Page MenuHomePhabricator

1000+ keyspace metrics you didn't see coming
Closed, ResolvedPublic

Description

Due to unexpected circumstances, I ended up deploying a new version of cassandra-metrics-collector prior to filtering out the new metrics it introduced. Sorry about that.

For all nodes that have been upgraded to Cassandra 2.2.6, we'll need to cleanup the o.a.c.metrics.Keyspace.* Graphite metrics. At the time of this writing that should be:

  • all RESTBase staging nodes
  • restbase1007-{a,b,c}.eqiad.wmnet

Related Objects

Event Timeline

no problem, I see some metrics are still being updated though, e.g.

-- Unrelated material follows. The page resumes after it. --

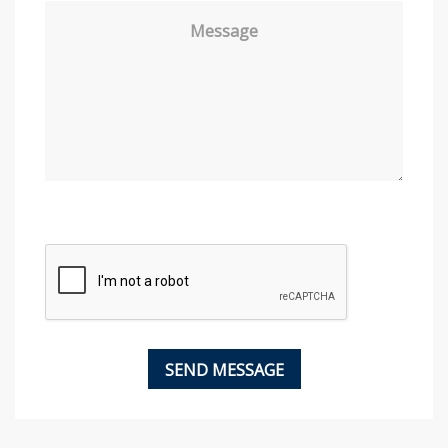
Message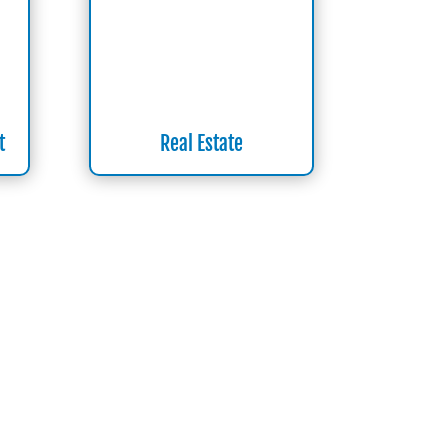
t
Real Estate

3436550197  304 -rw-r--r--   1 _graphite _graphite   309088 Jun 14 11:25 /var/lib/carbon/whisper/cassandra/restbase1007-a/org/apache/cassandra/metrics/Keyspace/local_group_wikiquote_T_parsoid_stash_html/AllMemtablesLiveDataSize/value.wsp

though it doesn't seem a big problem now in terms of disk space, ~10G or so in total for restbase1007 metrics

Mentioned in SAL [2016-06-14T15:54:38Z] <urandom> Restarting cassandra-metrics-collector on restbase1007 : T137304

no problem, I see some metrics are still being updated though, e.g.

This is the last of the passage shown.